– Классический сюжет.
– Именно. Лично я считаю это одной из самых заметных эпических историй в спорте. О том, как суметь подняться после полного провала и снова пройти этот путь, невзирая на препятствия и боль. Эти воодушевление и уверенность меня глубоко впечатлили, они же меня и вдохновили. Ведь приговор Швайнштайгеру и Филиппу Ламу был вынесен уже давно: о них, отчасти насмешливо, говорили, что они неполноценные и что им никогда не достичь того, на что они способны. Для представителей их поколения матч с «Челси» был поворотным – на карту было поставлено все. Или сейчас, или никогда. Так они и вошли в историю.

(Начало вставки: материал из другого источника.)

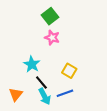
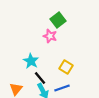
green square: (50, 16) -> (58, 20), moved

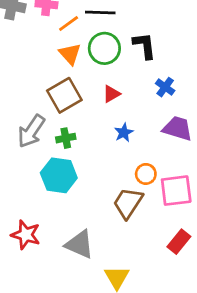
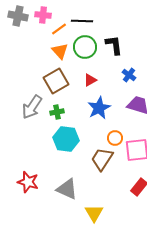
blue star: (124, 133) -> (99, 108), size x1.6
cyan hexagon: (59, 175) -> (66, 139), moved

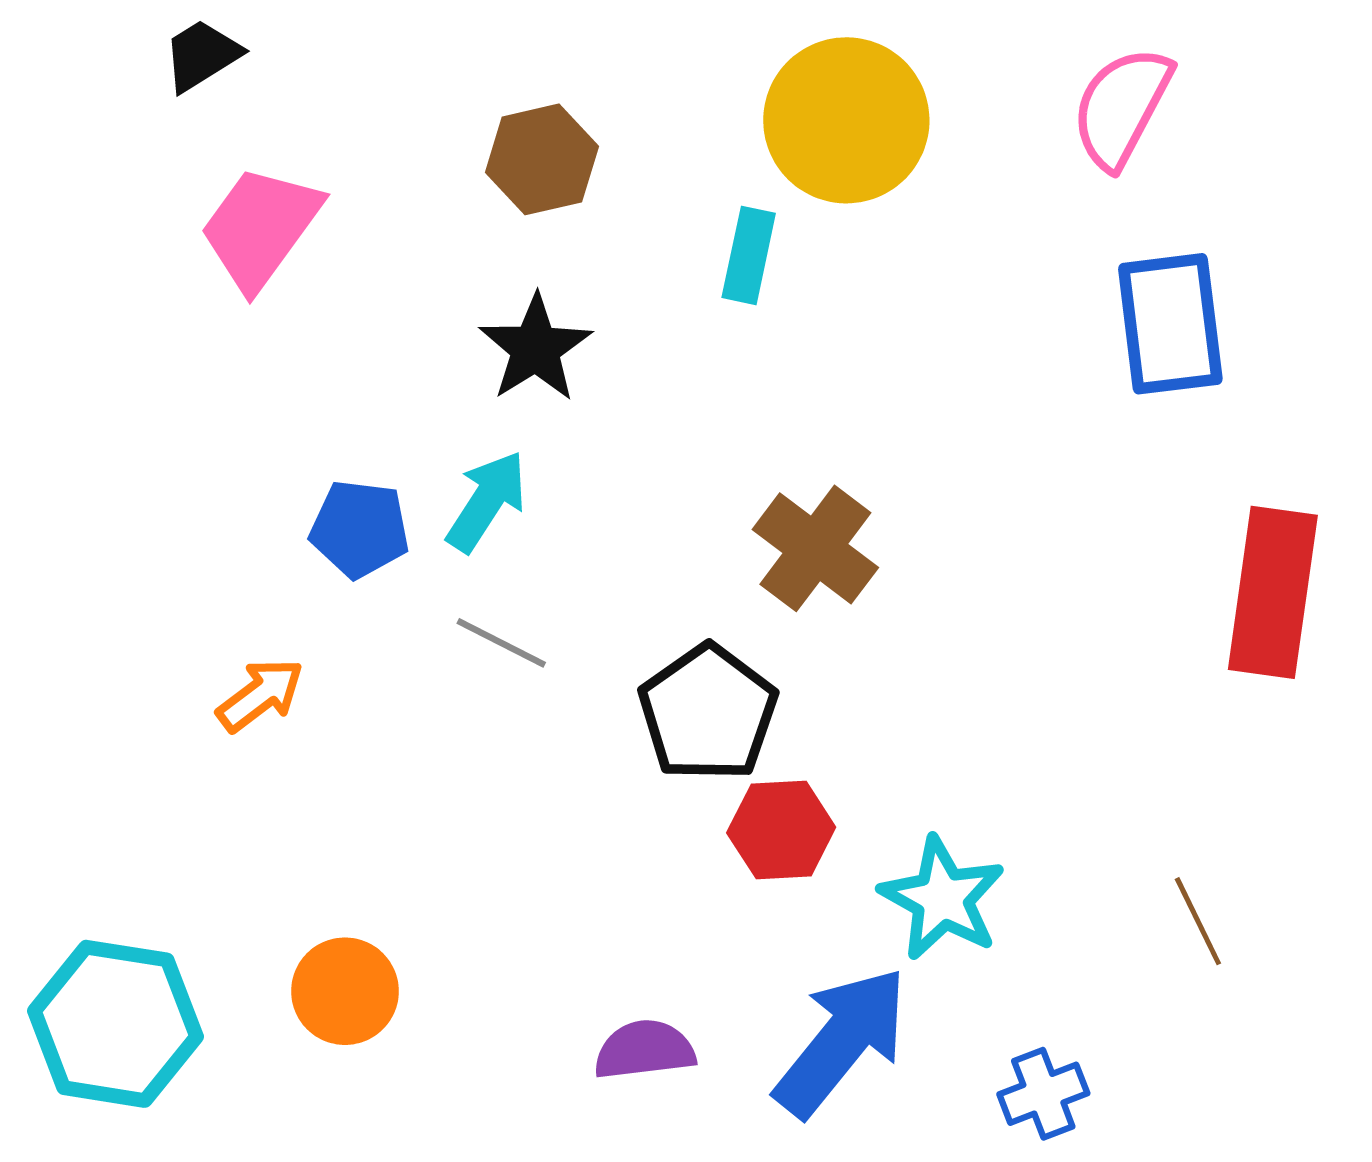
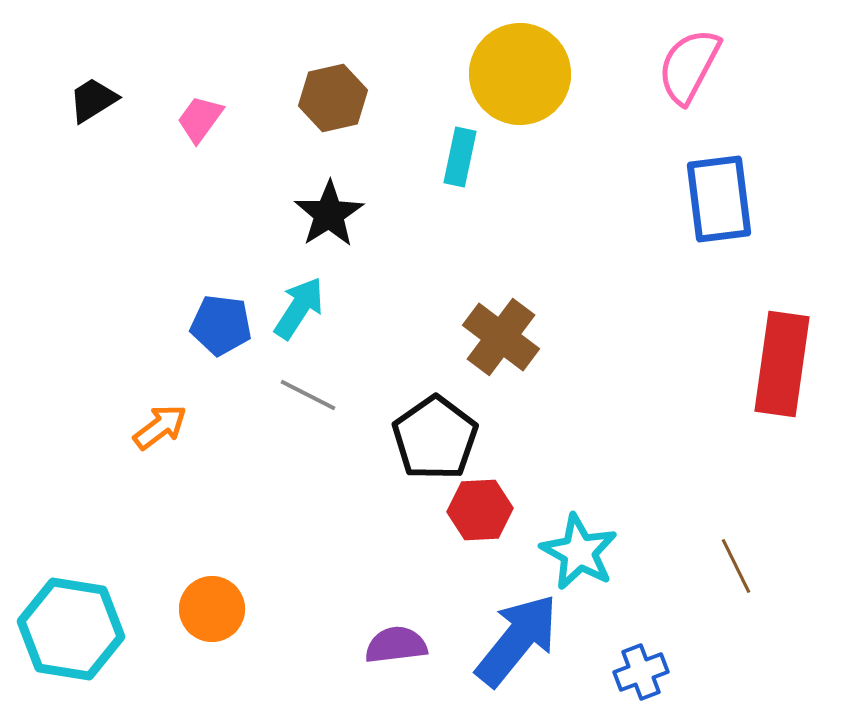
black trapezoid: (202, 55) -> (93, 100), moved
pink trapezoid: (260, 228) -> (200, 119), moved, size x0.6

– Ваша ода Швайнштайгеру называется «Игра Ганимеда». Почему вы выбрали в качестве архетипа именно этого персонажа греческой мифологии – царевича, любимца Зевса?
– Ганимед связан с природой, он пришел с Земли и чувствует почву под ногами даже тогда, когда его возносят к небесам. Это роднит его с Бастианом Швайнштайгером. Басти во многих отношениях представляет собой идеальный образ. Он воплощает все то, что значит футбол, ради чего существуют футбольные клубы. Он баварец, пришедший в большой футбол после юношеских сборных, он прошел школу Герланда и в итоге оказался на вершине, стал звездой мирового уровня. Басти присущи любовь к родной культуре, юмор, обаяние, он знает цену наслаждениям, он умеет жить и не мешать жить другим – в баварском понимании этого выражения. Вдобавок со временем он расположил к себе весь мир. Трудно представить себе кого-то, кто лучше его олицетворял бы Баварию – как землю и как клуб.

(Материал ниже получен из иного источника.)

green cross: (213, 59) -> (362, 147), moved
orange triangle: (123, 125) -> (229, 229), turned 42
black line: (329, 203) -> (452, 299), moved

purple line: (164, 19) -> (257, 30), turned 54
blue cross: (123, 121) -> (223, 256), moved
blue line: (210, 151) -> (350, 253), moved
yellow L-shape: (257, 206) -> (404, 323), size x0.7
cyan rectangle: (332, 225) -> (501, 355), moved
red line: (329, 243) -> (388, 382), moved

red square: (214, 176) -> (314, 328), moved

– Что принципиально отличает Швайнштайгера от Филиппа Лама и Томаса Мюллера?
– Прежде всего отмечу: они образовали прямо-таки магический треугольник, потому что они невероятно удачно дополняли друг друга; у каждого из них была своя роль, каждый воплощал – или, если хотите, до сих пор воплощает – отдельные идеальные типы. Разница для меня состоит в многогранности. Из всех троих Басти наиболее открыт миру. Он всегда стремился расширить свои горизонты и безумно интересовался возможностями получить новый опыт и изучить новые пространства. Он также не был чужд искусству и очень скоро заметил, что в футболе далеко не все сводится к одному мячу.
– По-вашему, это не свойственно ни Ламу, ни Мюллеру?

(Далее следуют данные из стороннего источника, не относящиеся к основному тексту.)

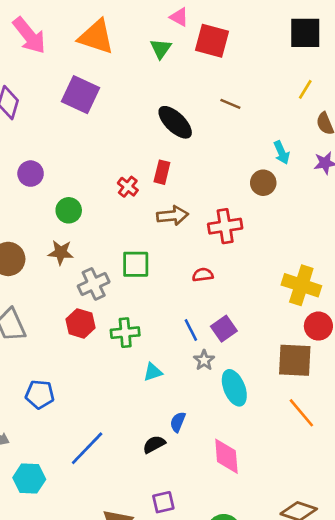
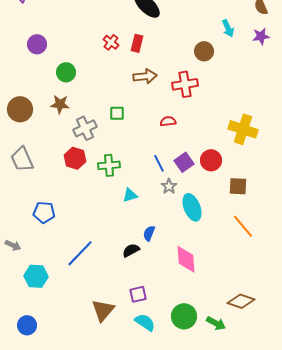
brown circle: (263, 183) -> (204, 51), moved
red cross: (128, 187) -> (111, 42), moved
green square: (136, 264) -> (117, 113), size x0.7
red circle: (318, 326) -> (211, 160), moved
brown square: (295, 360) -> (238, 186), size x0.7

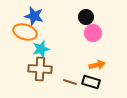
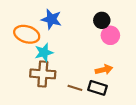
blue star: (34, 16) -> (51, 19), moved
black circle: (86, 17) -> (102, 20), moved
pink circle: (93, 33) -> (110, 35), moved

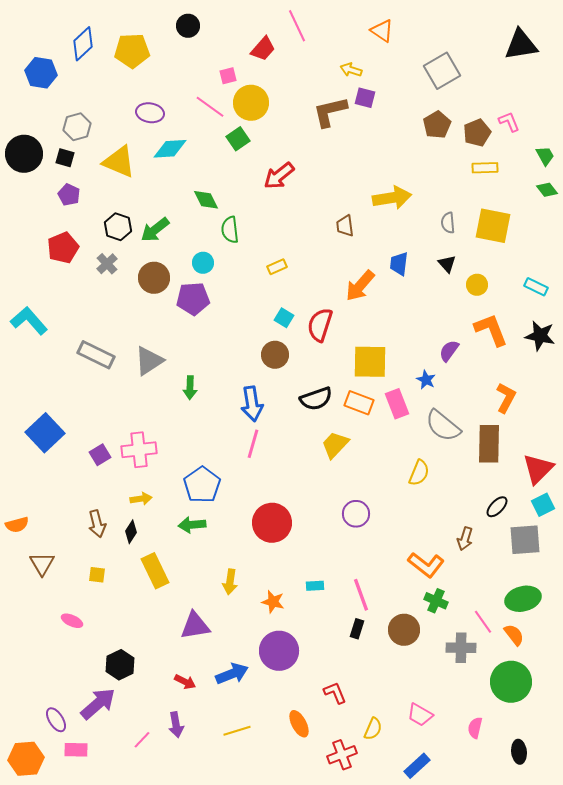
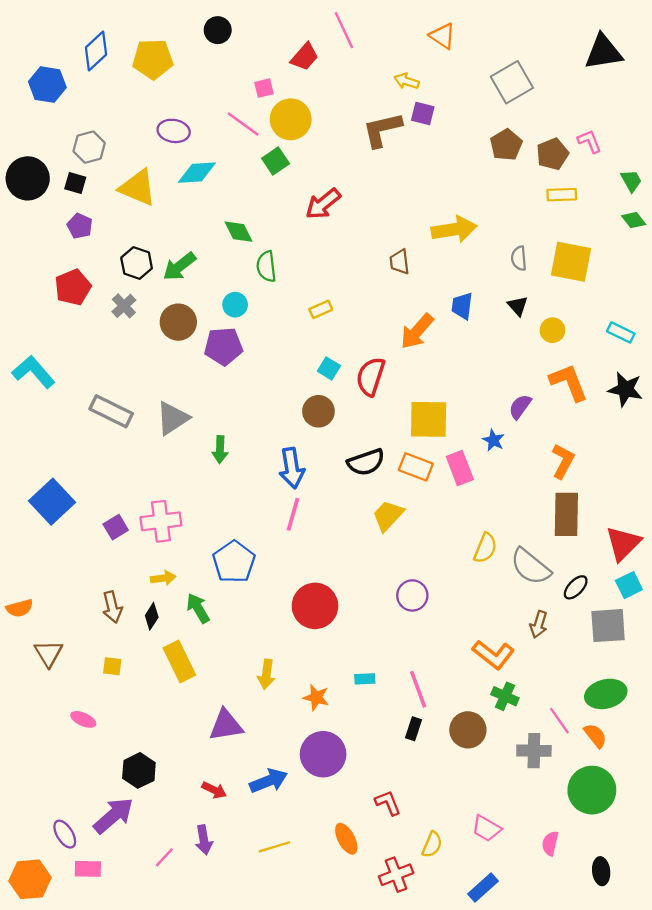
orange L-shape: (506, 398) -> (563, 461), moved
gray semicircle: (443, 426) -> (530, 567), moved
green arrow: (192, 525) -> (198, 608), moved, turned 64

– Нет, речь идет о полноте проявления. Лам с Мюллером больше похожи на отличников. В Мюллере, правда, чувствуется нотка анархии, но далеко не в той степени, которая присуща Швайнштайгеру. Я не хочу давать оценок, особенно негативных, но в моих глазах Мюллер рановато сложился как личность. С одной стороны, он смотрит на мир с иронией и является кем-то вроде клубного комика. С другой стороны, в «Баварии» он стал вторым Зеппом Майером. Его не так-то просто раскусить, никогда не угадаешь, что у него на уме.